**What needs to be done**
The answer must consist only of the lines from the line with "Orçamentária" to the line with "Nekatus and Creeps Fantasy Skins模無需伺服器安", both included, exactly as they stand below.
┌────────
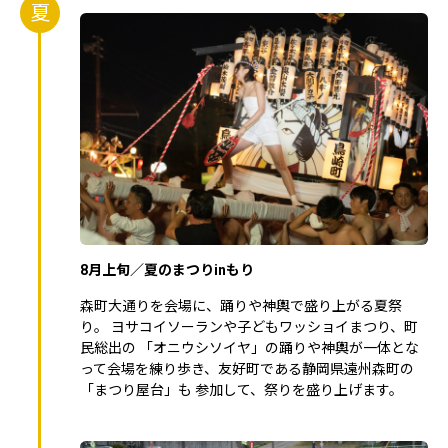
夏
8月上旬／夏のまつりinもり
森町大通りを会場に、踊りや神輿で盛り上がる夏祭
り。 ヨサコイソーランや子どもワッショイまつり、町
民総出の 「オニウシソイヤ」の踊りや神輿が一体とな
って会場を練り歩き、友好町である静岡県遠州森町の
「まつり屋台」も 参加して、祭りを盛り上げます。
└────────
┌────────
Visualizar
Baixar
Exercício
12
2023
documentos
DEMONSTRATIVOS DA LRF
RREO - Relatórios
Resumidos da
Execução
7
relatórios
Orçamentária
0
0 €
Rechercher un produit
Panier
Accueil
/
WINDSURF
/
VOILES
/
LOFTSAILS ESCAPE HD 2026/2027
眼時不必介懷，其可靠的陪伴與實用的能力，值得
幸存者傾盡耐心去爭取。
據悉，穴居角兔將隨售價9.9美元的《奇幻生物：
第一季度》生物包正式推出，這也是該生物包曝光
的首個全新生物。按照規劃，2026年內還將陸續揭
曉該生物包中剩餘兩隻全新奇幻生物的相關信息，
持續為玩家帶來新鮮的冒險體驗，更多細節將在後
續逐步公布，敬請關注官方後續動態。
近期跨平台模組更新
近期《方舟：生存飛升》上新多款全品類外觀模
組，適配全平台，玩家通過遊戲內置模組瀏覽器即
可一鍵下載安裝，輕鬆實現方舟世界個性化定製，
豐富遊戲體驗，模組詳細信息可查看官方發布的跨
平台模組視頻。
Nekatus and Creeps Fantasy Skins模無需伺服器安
└────────
**Worked solution**
Orçamentária
0
0 €
Rechercher un produit
Panier
Accueil
/
WINDSURF
/
VOILES
/
LOFTSAILS ESCAPE HD 2026/2027
眼時不必介懷，其可靠的陪伴與實用的能力，值得
幸存者傾盡耐心去爭取。
據悉，穴居角兔將隨售價9.9美元的《奇幻生物：
第一季度》生物包正式推出，這也是該生物包曝光
的首個全新生物。按照規劃，2026年內還將陸續揭
曉該生物包中剩餘兩隻全新奇幻生物的相關信息，
持續為玩家帶來新鮮的冒險體驗，更多細節將在後
續逐步公布，敬請關注官方後續動態。
近期跨平台模組更新
近期《方舟：生存飛升》上新多款全品類外觀模
組，適配全平台，玩家通過遊戲內置模組瀏覽器即
可一鍵下載安裝，輕鬆實現方舟世界個性化定製，
豐富遊戲體驗，模組詳細信息可查看官方發布的跨
平台模組視頻。
Nekatus and Creeps Fantasy Skins模無需伺服器安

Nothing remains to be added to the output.